Essendo intimamente legato alla memoria, la quale è, per sua definizione,
indelebile, il tempo non potrà mai diminuire, in quanto lo spazio di memoria
occupato non può che aumentare.
L’ipotesi di tornare indietro nel tempo non ha alcun significato reale e non è
nemmeno possibile in quanto possiamo soltanto aggiungere dei fatti nuovi a
quelli già registrati.
Se un essere vivente adulto si sviluppa ritornando bambino, non si è invertita
la direzione del tempo, ma si è semplicemente aggiunto un nuovo evento al
tempo già trascorso.
Possiamo concludere questa breve indagine sul tempo,dicendo che esso ha
origine con gli esseri viventi ed essi soltanto riescono a dargli un significato.

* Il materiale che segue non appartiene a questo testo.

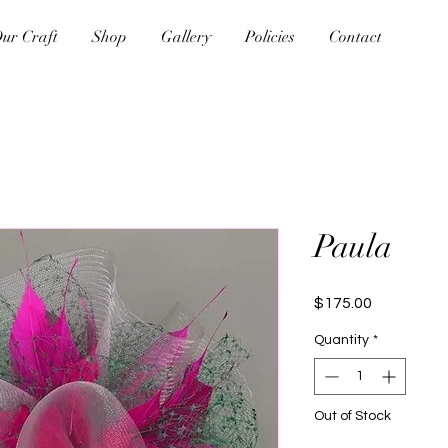
ur Craft
Shop
Gallery
Policies
Contact
Paula
Price
$175.00
Quantity
*
Out of Stock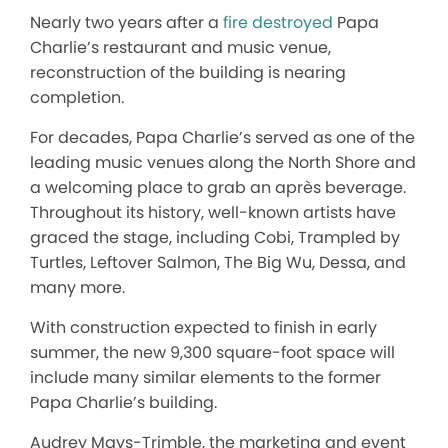
Nearly two years after a
fire destroyed
Papa
Charlie’s restaurant and music venue,
reconstruction of the building is nearing
completion.
For decades, Papa Charlie’s served as one of the
leading music venues along the North Shore and
a welcoming place to grab an après beverage.
Throughout its history, well-known artists have
graced the stage, including Cobi, Trampled by
Turtles, Leftover Salmon, The Big Wu, Dessa, and
many more.
With construction expected to finish in early
summer, the new 9,300 square-foot space will
include many similar elements to the former
Papa Charlie’s building.
Audrey Mays-Trimble, the marketing and event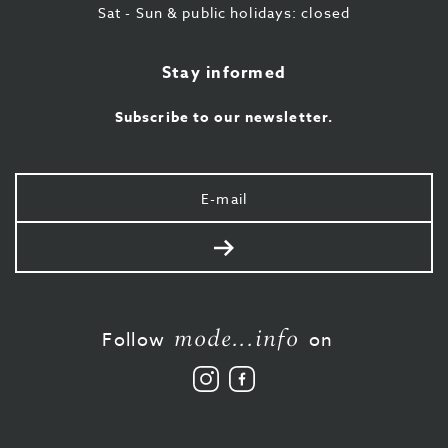
Sat - Sun & public holidays: closed
Stay informed
Subscribe to our newsletter.
Your
e-
mail
Send
mode...info
Follow
on
Follow
Like
us
us
on
on
Instagram
Facebook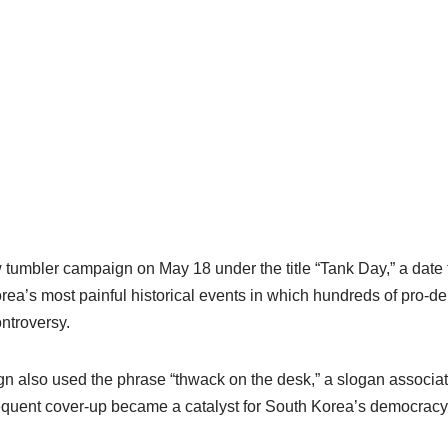
tumbler campaign on May 18 under the title “Tank Day,” a date t
a’s most painful historical events in which hundreds of pro-de
ntroversy.
gn also used the phrase “thwack on the desk,” a slogan associate
equent cover-up became a catalyst for South Korea’s democrac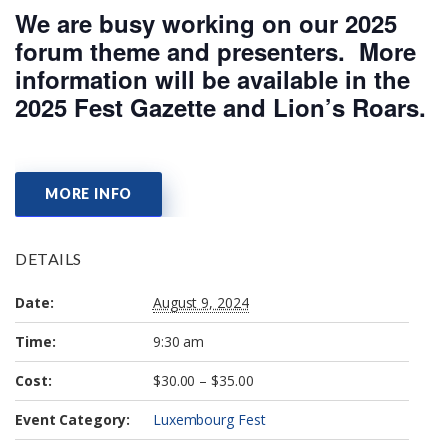
We are busy working on our 2025
forum theme and presenters. More
information will be available in the
2025 Fest Gazette and Lion’s Roars.
MORE INFO
DETAILS
Date:
August 9, 2024
Time:
9:30 am
Cost:
$30.00 – $35.00
Event Category:
Luxembourg Fest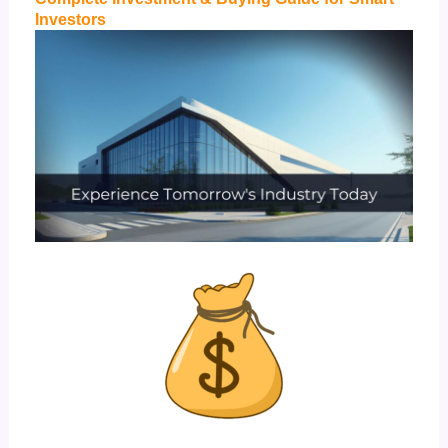
Investors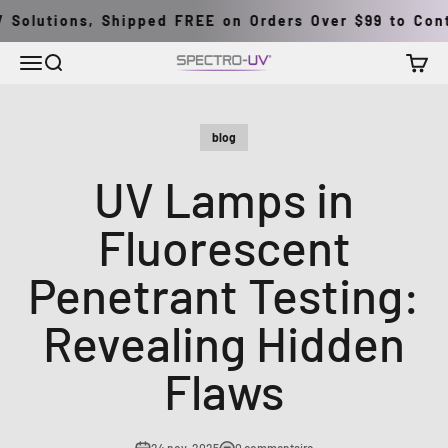
Passer au contenu
Solutions, Shipped FREE on Orders Over $99 to Contin
Menu
Recherche
Panier
Spectro-UV
blog
UV Lamps in
Fluorescent
Penetrant Testing:
Revealing Hidden
Flaws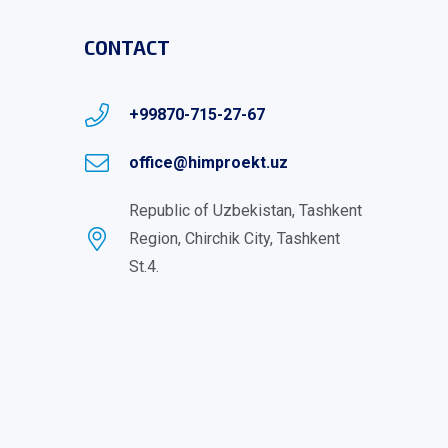
CONTACT
+99870-715-27-67
office@himproekt.uz
Republic of Uzbekistan, Tashkent
Region, Chirchik City, Tashkent
St.4.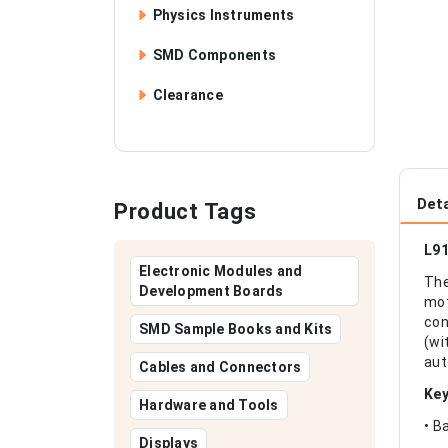
Physics Instruments
SMD Components
Clearance
Deta
Product Tags
L91
Electronic Modules and
The
Development Boards
mot
con
SMD Sample Books and Kits
(wi
aut
Cables and Connectors
Key
Hardware and Tools
• B
Displays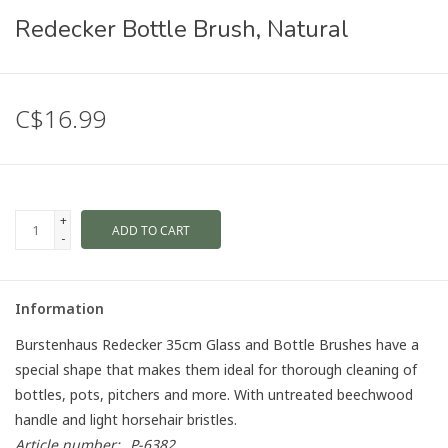
Redecker Bottle Brush, Natural
C$16.99
+
ADD TO CART
-
Information
Burstenhaus Redecker 35cm Glass and Bottle Brushes have a
special shape that makes them ideal for thorough cleaning of
bottles, pots, pitchers and more. With untreated beechwood
handle and light horsehair bristles.
Article number:
P-6382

Va sottolineato che, nonostante l’uomo abbia acquisito oggi una razionalità e
capacità analitiche sorprendenti, sarà forse per la paura della morte, sempre
presente, oppure per la consapevolezza che il ritaglio di tempo che ci è stato
assegnato possa giungere improvvisamente al termine, ma risulta comunque
sempre difficile riuscire a imbrigliare il tempo in un simbolo o in una semplice
formula capaci di descrivere qualcosa che non abbia sempre quell’alone di
mistero con il quale siamo abituati a percepire il tempo.
Anche se lo inseriamo in una formula, come qualsiasi altra grandezza, rimane
sempre qualcosa del tempo che non riusciamo a comprendere a fondo.